(Assignment)
Skip the pictures and retype exactly the lines from the one holding "SINTRAM – Nova Mutum – MT" through the end of the entries.

(Input data)
------------------------------------------------------------

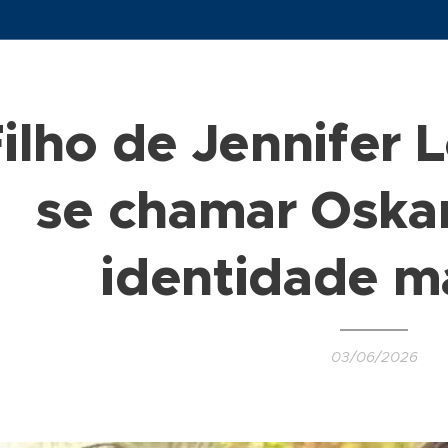
ilho de Jennifer 
se chamar Oska
identidade m
03/06/2026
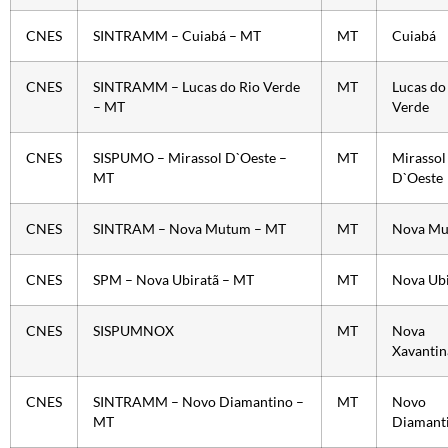
CNES
SINTRAMM – Cuiabá – MT
MT
Cuiabá
CNES
SINTRAMM – Lucas do Rio Verde
MT
Lucas do
– MT
Verde
CNES
SISPUMO – Mirassol D`Oeste –
MT
Mirassol
MT
D`Oeste
CNES
SINTRAM – Nova Mutum – MT
MT
Nova M
CNES
SPM – Nova Ubiratã – MT
MT
Nova Ubi
CNES
SISPUMNOX
MT
Nova
Xavantin
CNES
SINTRAMM – Novo Diamantino –
MT
Novo
MT
Diamant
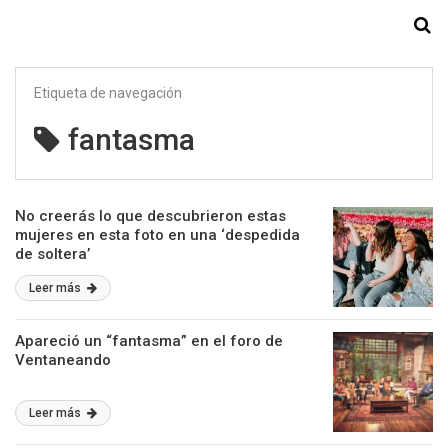
Starmedia
Etiqueta de navegación
fantasma
No creerás lo que descubrieron estas
mujeres en esta foto en una ‘despedida
de soltera’
Leer más
Apareció un “fantasma” en el foro de
Ventaneando
Leer más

------------------------------------------------------------

(Result of the exercise)
SINTRAM – Nova Mutum – MT
MT
Nova M
CNES
SPM – Nova Ubiratã – MT
MT
Nova Ubi
CNES
SISPUMNOX
MT
Nova
Xavantin
CNES
SINTRAMM – Novo Diamantino –
MT
Novo
MT
Diamant
Starmedia
Etiqueta de navegación
fantasma
No creerás lo que descubrieron estas
mujeres en esta foto en una ‘despedida
de soltera’
Leer más
Apareció un “fantasma” en el foro de
Ventaneando
Leer más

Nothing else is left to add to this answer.